Only 20 trucks are operating and they are overloaded with tasks, he said. Half are delivering food; half are clearing roads and removing dead bodies that have been lying around since the storm hit.

He led a cadaver recovery team himself on Tuesday and Wednesday, he said.

Some relief crews are circumventing the blocked roads, wastelands of debris and the danger of crime by flying over it, delivering aid by air into more remote devastated areas.

U.S. Marines have transformed a sleepy airbase in Cebu into a buzzing center of activity that included cargo aircraft, tilt-rotor Ospreys and camouflaged Marines. The Ospreys can land in remote spots where there are no cleared runways, but crews still find themselves hemmed in by debris.

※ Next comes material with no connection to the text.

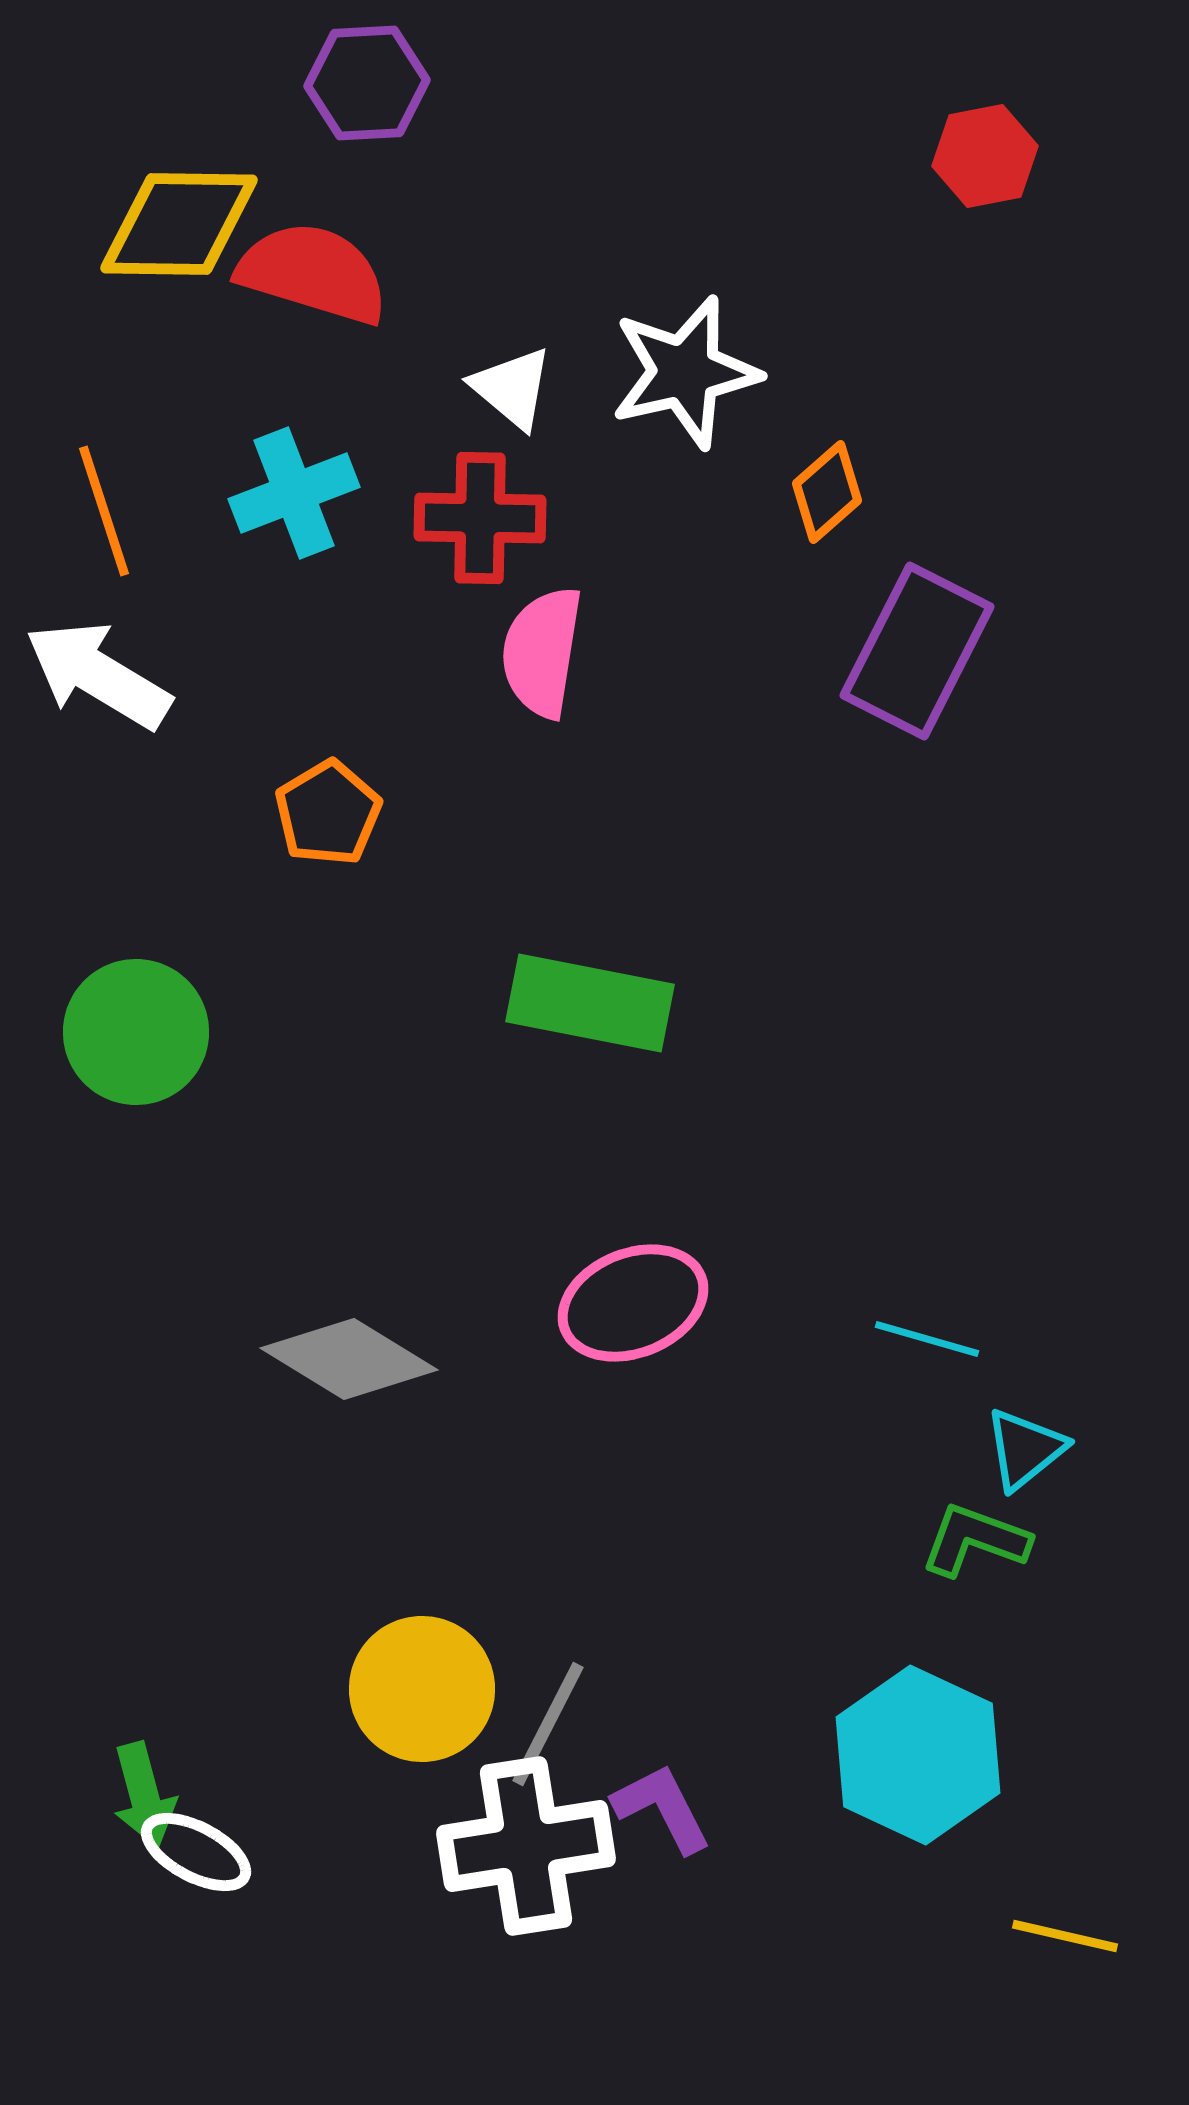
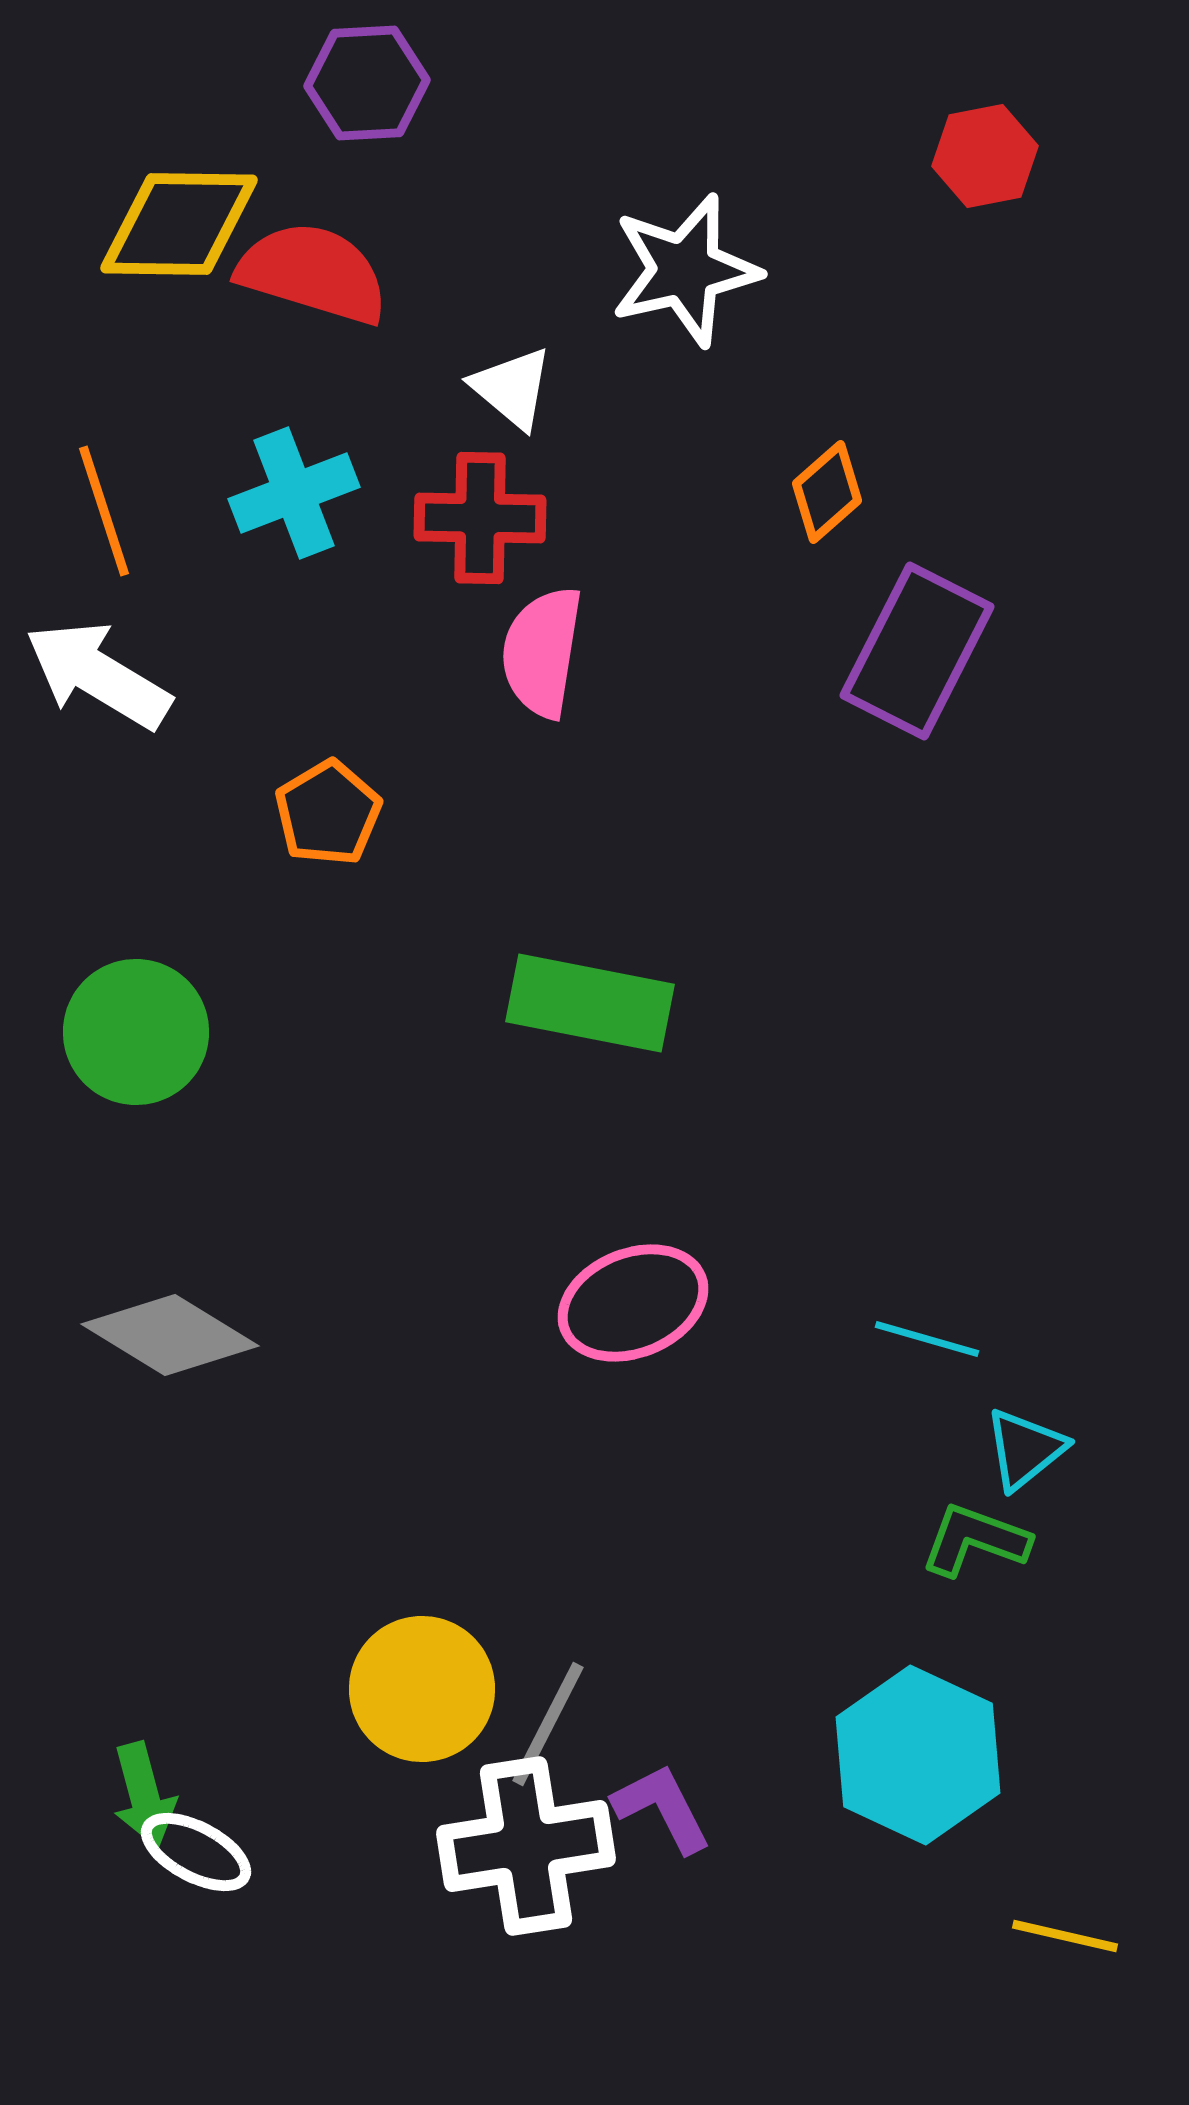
white star: moved 102 px up
gray diamond: moved 179 px left, 24 px up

“Some of those neighborhoods are inundated with water, and some of it’s inaccessible,” Brig. Gen. Paul Kennedy said.

The danger of violence also looms over the relief efforts.

Police warned a CNN crew to turn back Wednesday on the road south of Tacloban, saying rebels had been shooting at civilians.

“Maybe they are looking for food,” a police commander said.

Roxas would love to see the assistance getting out faster. Still, he feels it’s doubling by the day.

But can it come soon enough? That’s a pressing question in Guiuan, a remote community of about 45,000 people that was among the first areas hit by the full force of the storm.

Alexis Moens, a team leader with Doctors Without Borders, described whole areas as “flattened — houses, medical facilities, rice fields, fishing boats, all destroyed.”

“People are living out in the open; there are no roofs left standing in the whole of Guiuan,” Moens said. “The needs are immense, and there are a lot of surrounding villages that are not yet covered by any aid organizations.